I’m working with @afausti and the rest of @SQuaRE on the SQuaSH QA system. A compelling use-case for QA is to provide developers with feedback on how their commits affect science quality metrics in much the same way as the CI system validates the code itself.
To make this great, we’ll want to tie each QA run (e.g., validate_drp running on the output of processCCD) to the exact version composition of the Stack. This way we could compare metric time series for 'master’ against ticket branch development. Going further, we’ll want to tie QA runs to individual commits on a ticket branch so that a developer can understand exactly how their code changes influence science metrics.
It’s probably also worth following DM-3372, where @price is in the process of bringing over the HSC persistence while replacing it’s ugliest parts.
The way I think things will work once DM-3372 is complete is that the list of packages and versions will be saved as a Butler data product (just a text file of some kind) within the output repository. On the HSC side, those names and versions are generated from the list of setup EUPS products, but the hope is to change that to instead look at the version.py modules generated by sconsUtils (these encode Git versions of a package as of the last time SCons was run), along with some custom version-inspection code for important third-party package.
Right now, this is completely separate from the provenance proposal @jbecla put together, and it’s not clear to me yet how to connect that rather high-level, long-term vision with the stack we have today.
So none of the HSC provenance work includes a stand-alone provenance DB with a RESTful API, is that right? I think our hope was to avoid putting extra tables and logic into our QA dashboard application.
We can probably ship the QA dashboard with a slimmed down sense of software versioning and then when the provenance DB is available we can use that and gain a lot of functionality. So I guess the question is whether the final provenance solution is compatible with the use-case I described.
Correct.
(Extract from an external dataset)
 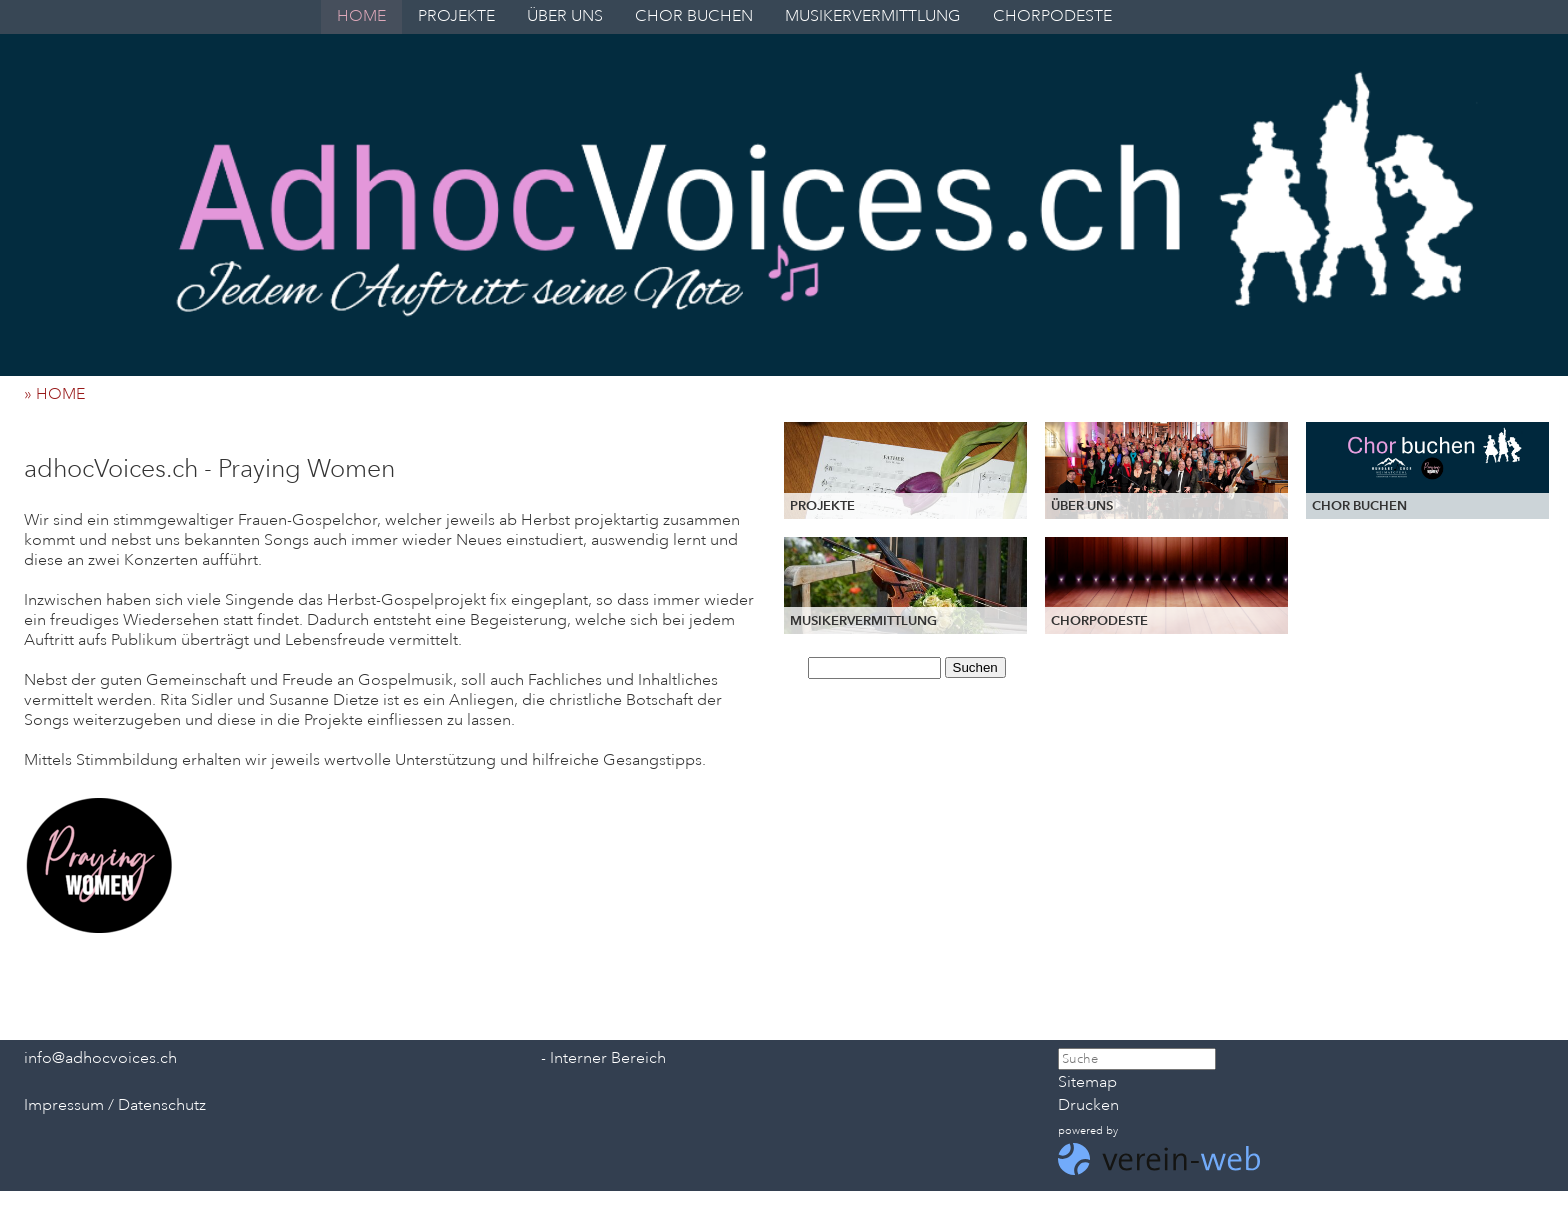 I want to click on PROJEKTE, so click(x=456, y=16).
All of the I/O goes through the Butler, though, so if there’s some RESTful API being planned for the Butler (which wouldn’t surprise me at all), that may be how to make these solutions talk to each other long-term.
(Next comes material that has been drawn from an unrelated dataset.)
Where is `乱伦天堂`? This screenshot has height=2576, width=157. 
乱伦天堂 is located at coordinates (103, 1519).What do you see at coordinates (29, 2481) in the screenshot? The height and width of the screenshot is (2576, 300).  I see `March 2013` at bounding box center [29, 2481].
In the longer term, the pipeline harness (which I’ll use instead of CmdLineTask or SuperTask or whatever is wrapping the science algorithms) should likely write directly to the provenance database. This can be intermediated by the Butler (once the Butler’s database-writing ability is restored). Using the Butler (whether RESTful or not) to access file-based provenance is probably not ideal from the QA perspective, as it will not provide the query capabilities that the database would.
In the shorter term, adding a loading step to ingest file-based provenance into the provenance database might not be that difficult.